Retype word for word the stretch of entries below from the line that has "corporation for" through the line that has "shortly thereafter.", and omit the pictures.

Data for analysis section start

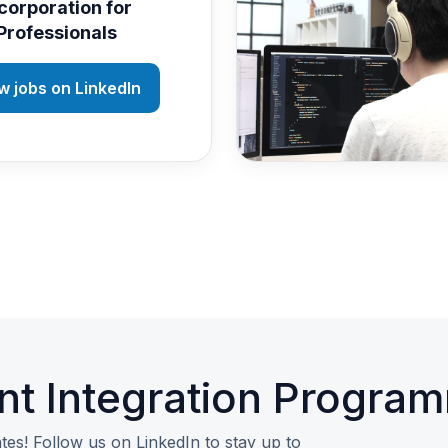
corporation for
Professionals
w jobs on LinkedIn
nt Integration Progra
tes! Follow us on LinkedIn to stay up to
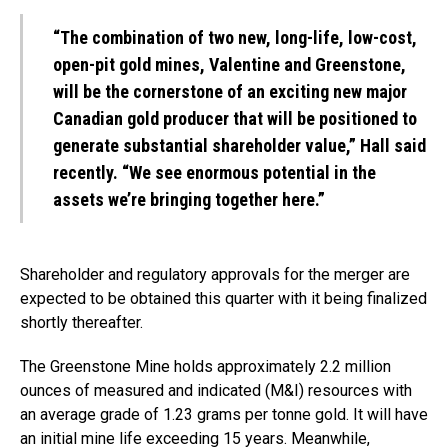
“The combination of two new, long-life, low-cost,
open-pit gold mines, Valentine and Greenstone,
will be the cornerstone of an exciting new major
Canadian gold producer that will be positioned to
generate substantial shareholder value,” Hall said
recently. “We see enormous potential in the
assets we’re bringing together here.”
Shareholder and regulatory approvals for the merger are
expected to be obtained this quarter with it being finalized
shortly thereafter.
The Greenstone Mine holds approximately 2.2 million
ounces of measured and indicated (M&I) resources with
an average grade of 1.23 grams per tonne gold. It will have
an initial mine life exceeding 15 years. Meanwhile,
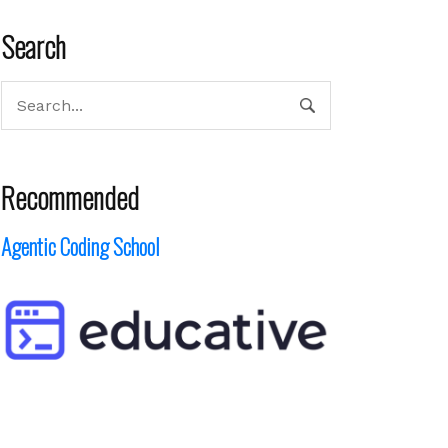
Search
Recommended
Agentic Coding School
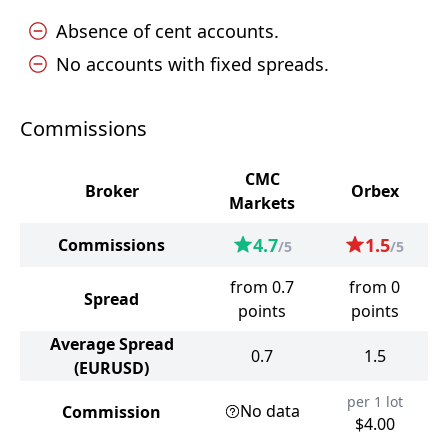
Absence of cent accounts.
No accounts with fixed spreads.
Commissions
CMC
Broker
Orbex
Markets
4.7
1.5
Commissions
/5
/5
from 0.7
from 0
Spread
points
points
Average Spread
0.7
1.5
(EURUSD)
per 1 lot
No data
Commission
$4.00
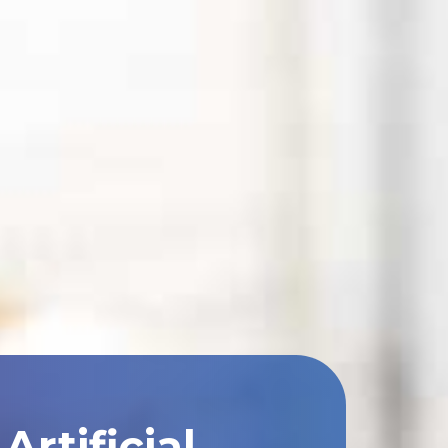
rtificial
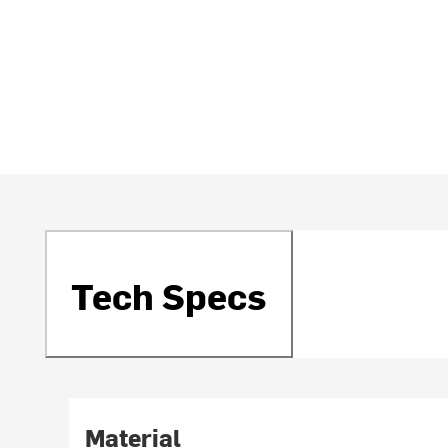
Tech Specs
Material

Data for analysis section end
Data for analysis section start

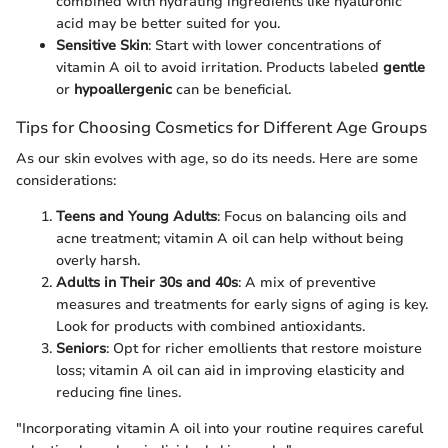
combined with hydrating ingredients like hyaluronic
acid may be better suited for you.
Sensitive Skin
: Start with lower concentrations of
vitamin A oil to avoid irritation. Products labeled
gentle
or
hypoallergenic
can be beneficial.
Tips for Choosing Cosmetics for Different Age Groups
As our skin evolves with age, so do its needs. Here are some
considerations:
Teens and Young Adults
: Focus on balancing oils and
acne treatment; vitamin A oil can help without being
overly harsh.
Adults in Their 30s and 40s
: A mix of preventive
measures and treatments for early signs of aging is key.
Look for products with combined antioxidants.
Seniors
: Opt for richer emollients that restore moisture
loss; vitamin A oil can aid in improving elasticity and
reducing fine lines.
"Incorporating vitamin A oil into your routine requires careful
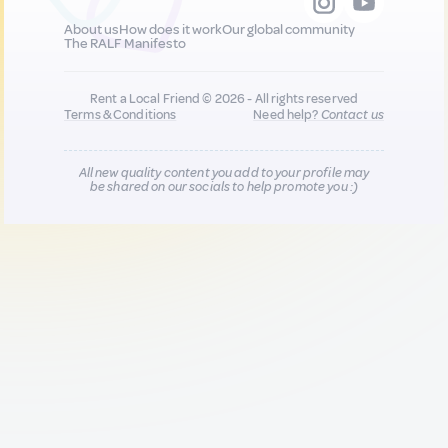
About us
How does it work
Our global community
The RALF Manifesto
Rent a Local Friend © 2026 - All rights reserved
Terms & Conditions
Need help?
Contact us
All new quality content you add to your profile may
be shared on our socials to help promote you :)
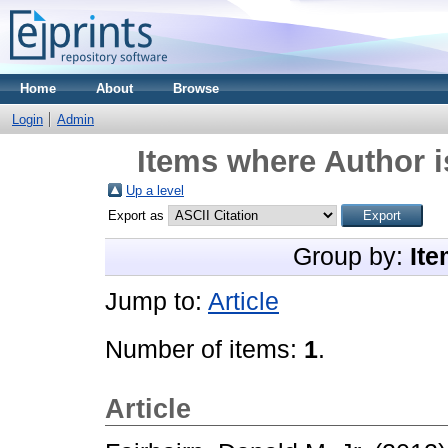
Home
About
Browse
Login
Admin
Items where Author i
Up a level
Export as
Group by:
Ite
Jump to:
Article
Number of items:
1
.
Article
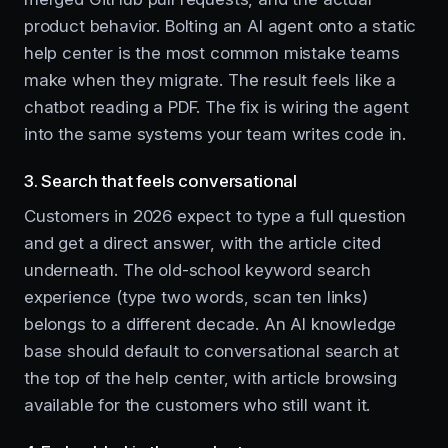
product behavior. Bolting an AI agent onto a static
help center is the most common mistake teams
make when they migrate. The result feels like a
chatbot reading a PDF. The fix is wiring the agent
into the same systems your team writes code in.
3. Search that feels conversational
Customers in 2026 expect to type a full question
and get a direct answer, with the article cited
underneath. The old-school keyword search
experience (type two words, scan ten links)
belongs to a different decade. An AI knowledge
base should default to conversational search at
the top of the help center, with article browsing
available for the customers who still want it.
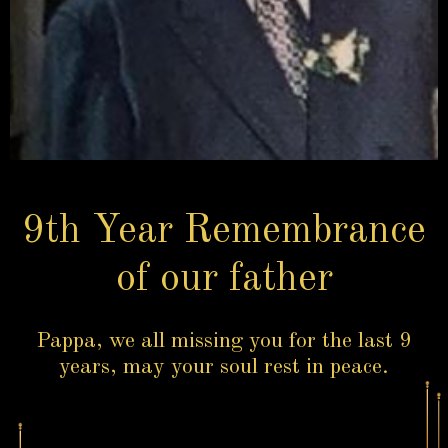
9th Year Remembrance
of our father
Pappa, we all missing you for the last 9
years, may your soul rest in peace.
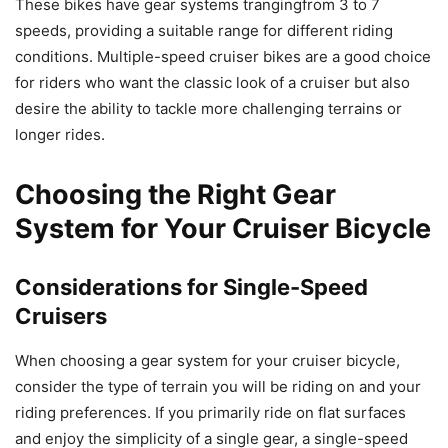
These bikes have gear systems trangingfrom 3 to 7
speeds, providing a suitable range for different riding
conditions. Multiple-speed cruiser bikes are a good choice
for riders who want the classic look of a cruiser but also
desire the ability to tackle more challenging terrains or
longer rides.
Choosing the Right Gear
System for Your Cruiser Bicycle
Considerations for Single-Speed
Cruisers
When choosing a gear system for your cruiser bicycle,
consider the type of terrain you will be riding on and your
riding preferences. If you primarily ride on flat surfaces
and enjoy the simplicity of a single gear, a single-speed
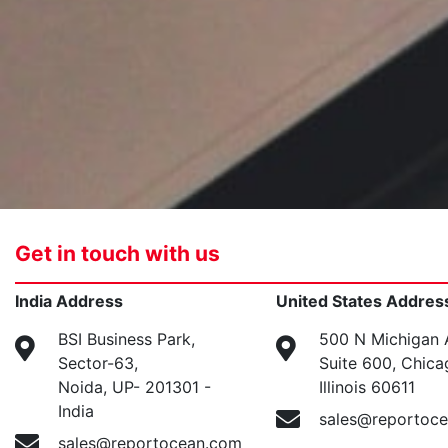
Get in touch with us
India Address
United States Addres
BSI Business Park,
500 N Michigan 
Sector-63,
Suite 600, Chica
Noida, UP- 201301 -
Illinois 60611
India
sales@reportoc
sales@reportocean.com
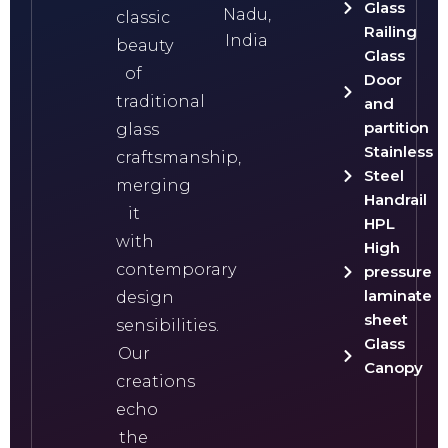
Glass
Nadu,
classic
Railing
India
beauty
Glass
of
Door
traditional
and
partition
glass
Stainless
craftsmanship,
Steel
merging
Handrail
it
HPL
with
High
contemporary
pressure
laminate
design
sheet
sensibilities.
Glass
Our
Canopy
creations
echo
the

Data for analysis section end

◆ **Written response**
corporation for
Professionals
w jobs on LinkedIn
nt Integration Progra
tes! Follow us on LinkedIn to stay up to
“The combination of two new, long-life, low-cost,
open-pit gold mines, Valentine and Greenstone,
will be the cornerstone of an exciting new major
Canadian gold producer that will be positioned to
generate substantial shareholder value,” Hall said
recently. “We see enormous potential in the
assets we’re bringing together here.”
Shareholder and regulatory approvals for the merger are
expected to be obtained this quarter with it being finalized
shortly thereafter.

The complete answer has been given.